The Bureau of State Audits report that came out yesterday revealed the results of a probe into the Department of Public Health fund, which is comprised of fines against nursing homes accused of inadequate patient care.

California Watch wrote about lawmakers calling for this audit a few weeks ago, and since then auditors summarized their findings of seven years of department fines and collections. The audit found that nursing homes have appealed 1,400 citations during the period of the review, 1,000 of which are still pending.

A Department of Public Health legal official told auditors that nursing homes may be appealing fines to delay paying, recognizing that state understaffing creates significant backlogs for appeal hearings. The BSA suggested a way to address that, which the Department of Public Health embraced, pledging to seek legislation to make the change:

One potential way to deter facilities from needlessly appealing citations would be to require them to pay their monetary penalties at the time they contest their citations.

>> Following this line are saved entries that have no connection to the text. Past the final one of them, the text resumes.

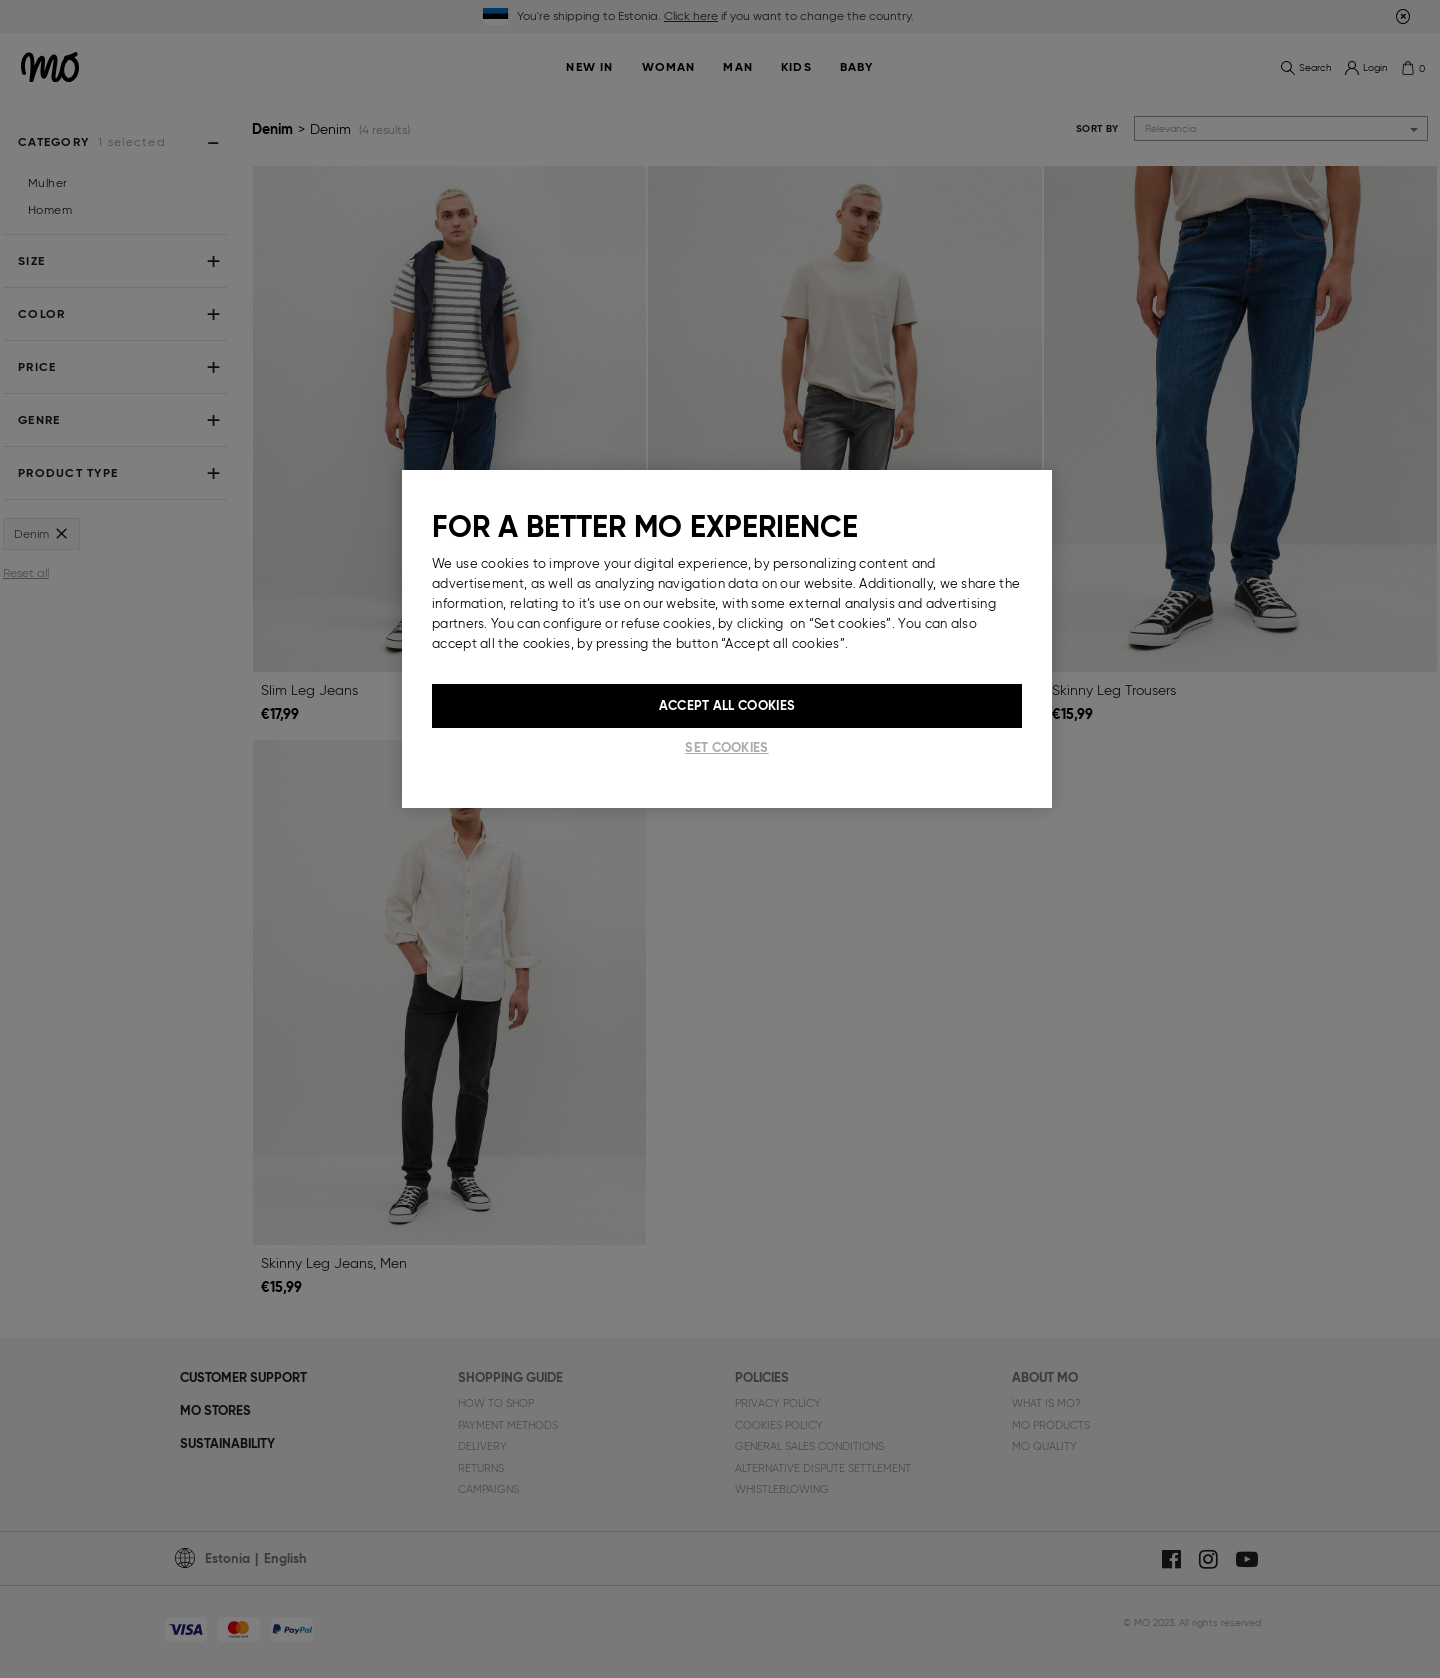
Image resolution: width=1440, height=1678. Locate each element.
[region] (727, 639)
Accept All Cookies (727, 705)
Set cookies (726, 747)
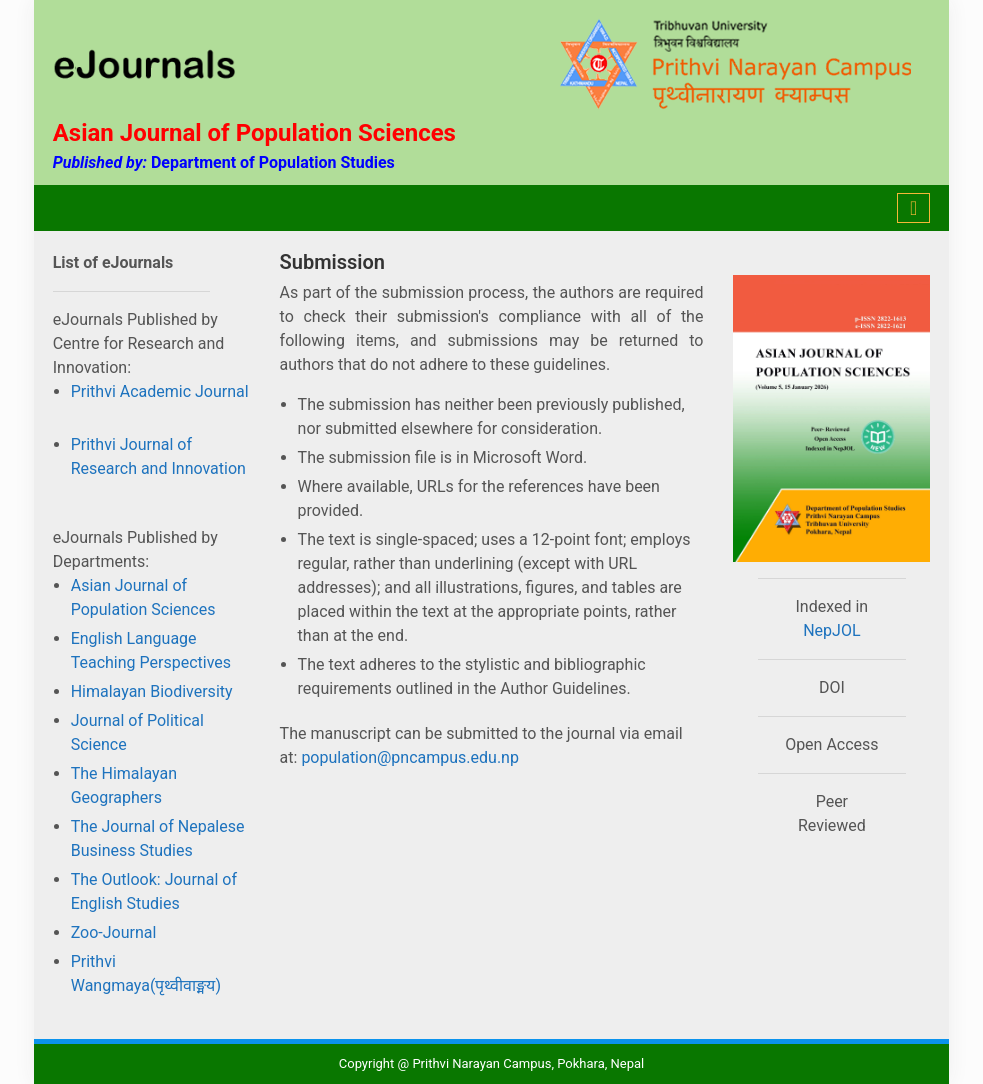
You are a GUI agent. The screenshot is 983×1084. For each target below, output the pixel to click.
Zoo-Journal (114, 932)
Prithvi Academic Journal (160, 391)
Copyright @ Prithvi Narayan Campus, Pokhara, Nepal (491, 1063)
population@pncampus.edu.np (408, 757)
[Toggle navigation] (913, 208)
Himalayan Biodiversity (152, 691)
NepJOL (831, 630)
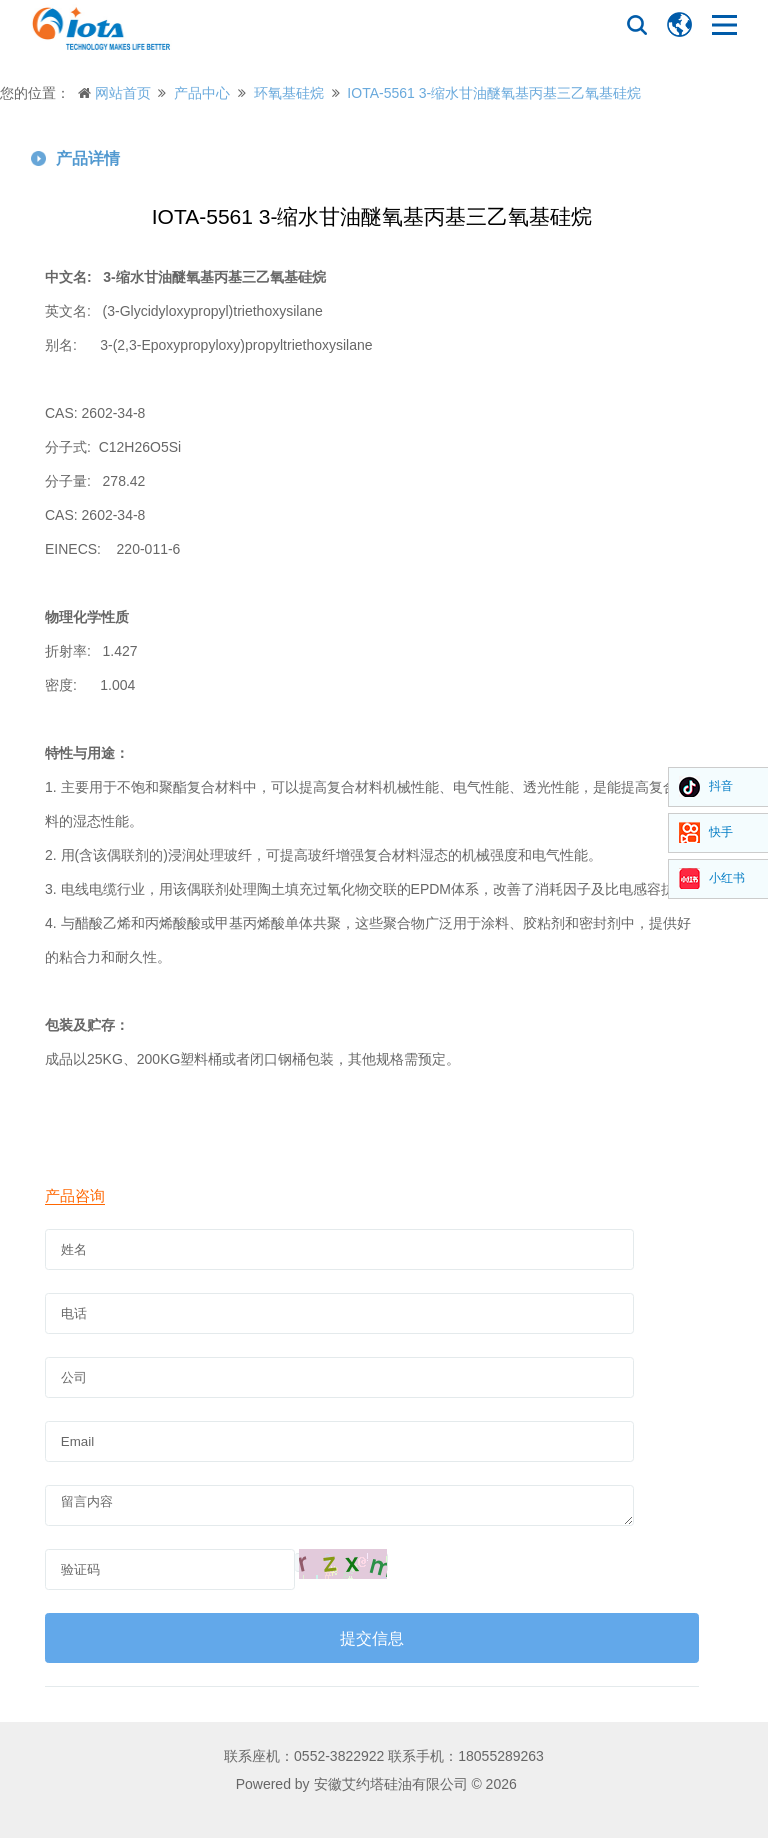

This possible change in requirements is particularly relevant to the delays in Public Health's collecting penalties from facilities with appealed citations; during the nearly seven-year period that we reviewed, just 6 percent of the resolved appeals were dismissed in favor of the facilities.

Because citations can remain in the appeals process for several years, the State loses potential revenue, and facilities cited for violations, which can include patient or resident deaths, essentially do not have to pay the respective monetary penalties for their violations until decisions are reached to uphold or modify the penalties.

Among the other audit findings:

  • Public Health's poor internal controls led to significant errors in the fund balance for the federal account-for at least five years, it or its predecessor overstated the fund balances that are included in the governor's budget.
  • The federal account's ending fund balance for fiscal year 2008-09 was overstated by $9.9 million.
  • With a projected fund balance of $345,000 by the end of this fiscal year, the federal account is nearly insolvent.

Auditors suggested that the department do a better job of balancing its books, and the department agreed.

Also this week, the Office of Statewide Health Planning and Development issued a research brief looking at funding to long-term care facilities, most of which are, again, nursing homes.

They looked at changes from 2003 to 2007 and found that care expenses rose nearly 7 percent each year. During that time, staffing rose nearly 2 percent and workers wages grew by 4.5 percent for nurses and 2.9 percent for nursing assistants.

Profits, though, took the largest leap. They grew five-fold, from about $70 million in 2003 to $448 million in 2007. OSHPD attributed those changes to the funding boosts under AB 1629, that 2004 funding law that's being overhauled.